Thursday, August 14, 2003

God and man at Baylor 

Can a Christian school be true to its roots and be a top-flight academic institution? Marvin Olasky wants to know.
Gaining research awards in the hard sciences and engineering while maintaining a Christian worldview is hard, but not impossible. Darwinian fundamentalism in biology remains a large problem, as proponents of "intelligent design" theory at Baylor itself can attest, but in some scientific areas concepts and products that grow out of research need to prove themselves in measurable ways.

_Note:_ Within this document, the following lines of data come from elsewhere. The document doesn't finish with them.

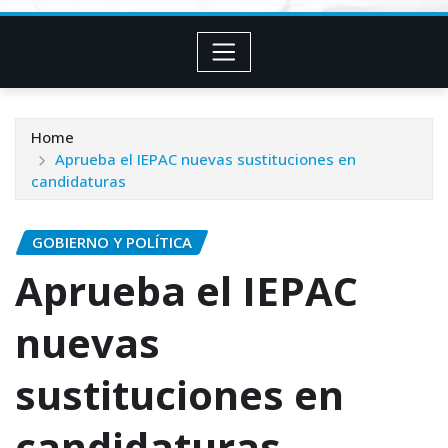
Home
Aprueba el IEPAC nuevas sustituciones en
candidaturas
GOBIERNO Y POLÍTICA
Aprueba el IEPAC
nuevas
sustituciones en
candidaturas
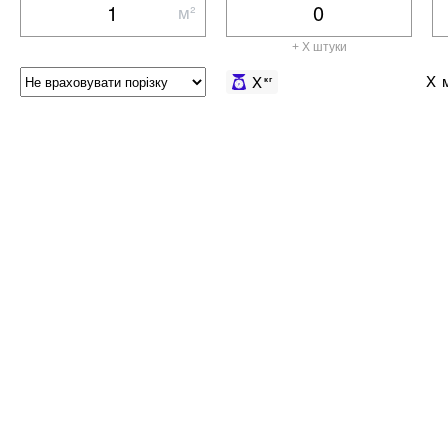
м²
+ X штуки
X
м
X
кг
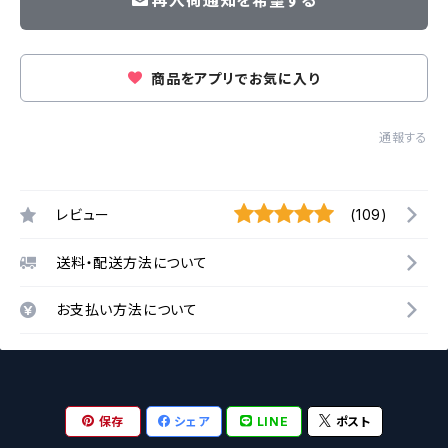
再入荷通知を希望する
商品をアプリでお気に入り
通報する
レビュー
(109)
送料・配送方法について
お支払い方法について
保存
シェア
LINE
ポスト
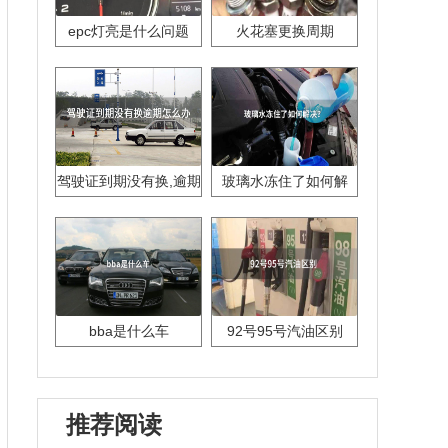
epc灯亮是什么问题
火花塞更换周期
驾驶证到期没有换,逾期
玻璃水冻住了如何解
怎么办??
决？
bba是什么车
92号95号汽油区别
推荐阅读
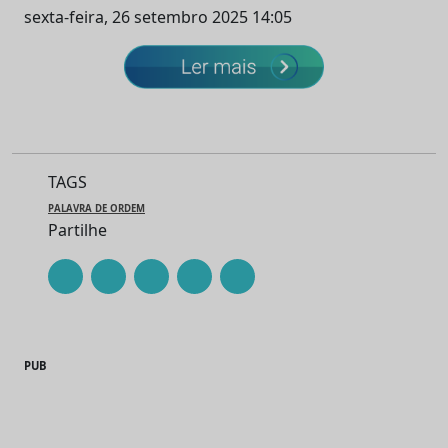
sexta-feira, 26 setembro 2025 14:05
TAGS
PALAVRA DE ORDEM
Partilhe
PUB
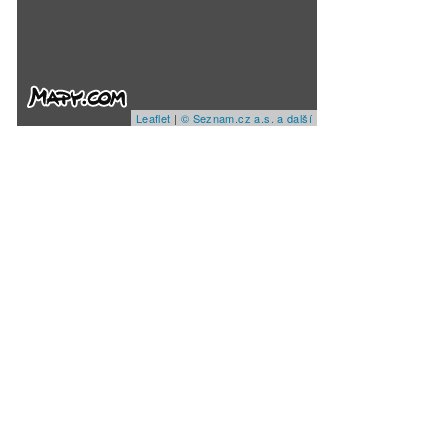
Leaflet
|
© Seznam.cz a.s. a další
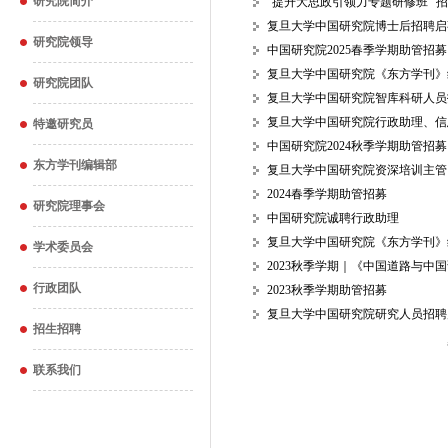
研究院简介
“提升大思政引领力专题研修班” 
复旦大学中国研究院博士后招聘启
研究院领导
中国研究院2025春季学期助管招募
复旦大学中国研究院《东方学刊》
研究院团队
复旦大学中国研究院智库科研人员
复旦大学中国研究院行政助理、信
特邀研究员
中国研究院2024秋季学期助管招募
东方学刊编辑部
复旦大学中国研究院资深培训主管
2024春季学期助管招募
研究院理事会
中国研究院诚聘行政助理
复旦大学中国研究院《东方学刊》
学术委员会
2023秋季学期｜《中国道路与中
行政团队
2023秋季学期助管招募
复旦大学中国研究院研究人员招聘
招生招聘
联系我们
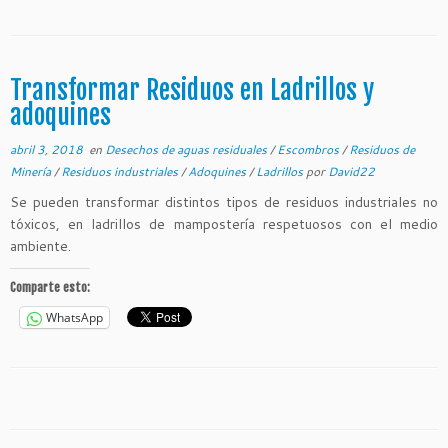
Transformar Residuos en Ladrillos y
adoquines
abril 3, 2018
en
Desechos de aguas residuales
/
Escombros
/
Residuos de
Minería
/
Residuos industriales
/
Adoquines
/
Ladrillos
por
David22
Se pueden transformar distintos tipos de residuos industriales no
tóxicos, en ladrillos de mampostería respetuosos con el medio
ambiente.
Comparte esto:
WhatsApp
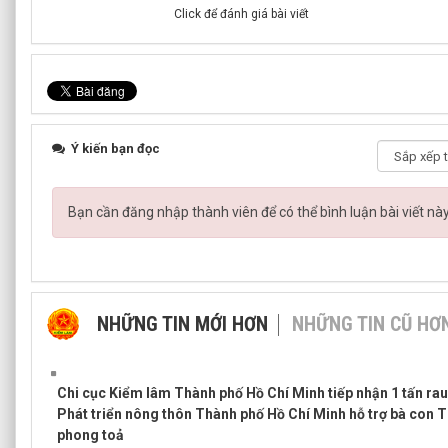
Click để đánh giá bài viết
Ý kiến bạn đọc
Bạn cần đăng nhập thành viên để có thể bình luận bài viết nà
NHỮNG TIN MỚI HƠN
NHỮNG TIN CŨ HƠ
Chi cục Kiểm lâm Thành phố Hồ Chí Minh tiếp nhận 1 tấn rau, 
Phát triển nông thôn Thành phố Hồ Chí Minh hỗ trợ bà con 
phong toả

Research in the humanities and social sciences is different. Professors gain prestige for themselves and their universities by presenting papers at meetings of academic trade associations and writing articles for the journals such groups establish. In past years, I've been to the annual conventions of five such groups -- Modern Language Association, American Sociological Association, American Historical Association, American Studies Association and Association for Education in Journalism and Mass Communication -- and can offer Baylor a message from personal observation: You cannot serve both God and academic bigotry.

Along these lines, a look at the schedule of the American Sociological Association's 98th annual meeting (Aug.15-19, 2003) is suggestive. One of the official highlights is a section on "Marxist sociology," but paper and roundtable titles like "Queering Reproduction and Reinforcing Heteronormativity" or "Female Solidarity in the Sex Industry" suggest the radical fixation that is at the heart of much of today's academic sociology.